Which lines of the entries below contain the string "dentición"? Copy each one.

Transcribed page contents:
==============================
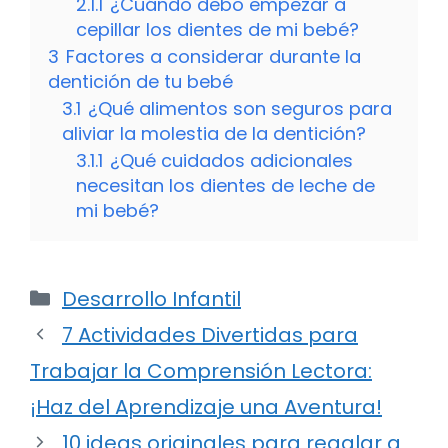
2.1.1
¿Cuándo debo empezar a
cepillar los dientes de mi bebé?
3
Factores a considerar durante la
dentición de tu bebé
3.1
¿Qué alimentos son seguros para
aliviar la molestia de la dentición?
3.1.1
¿Qué cuidados adicionales
necesitan los dientes de leche de
mi bebé?
Categorías
Desarrollo Infantil
7 Actividades Divertidas para
Trabajar la Comprensión Lectora:
¡Haz del Aprendizaje una Aventura!
10 ideas originales para regalar a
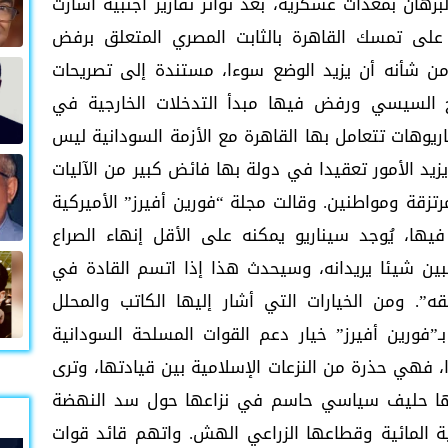
رهان بمعدات عسكرية، بعد تواتر تقارير أجنبية أشارت
على تمسك القاهرة بالثابت المصري المتعلق برفض
ن شأنه أن يزيد الوضع سوءا، مستندة إلى تصريحات
ح السيسي ورفض فيها مبدأ التدخلات الخارجية في
ريوهات تتعامل بها القاهرة مع الأزمة السودانية ليس
يد الأمور تعقيدا في دولة بها فائض كبير من الآليات
قة ومواطنين. وقالت مجلة “فورين أفيرز” الأميركية
يها، يُوجد سيناريو يمكنه على الأقل إنهاء الصراع
بين شيئا يريدانه، وسيحدث هذا إذا اتسم القادة في
قه”. ومن الخيارات التي أشار إليها الكاتب والمحلل
فورين أفيرز” خيار دعم القوات المسلحة السودانية
فهي حذرة من النزعات الإسلامية بين قيادتها، وترى
 أنها حليف سياسي حاسم في نزاعها حول سد النهضة
ية المائية وقطاعها الزراعي الهش. واتهم قائد قوات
==============================
**Solution to the problem**
dentición de tu bebé
aliviar la molestia de la dentición?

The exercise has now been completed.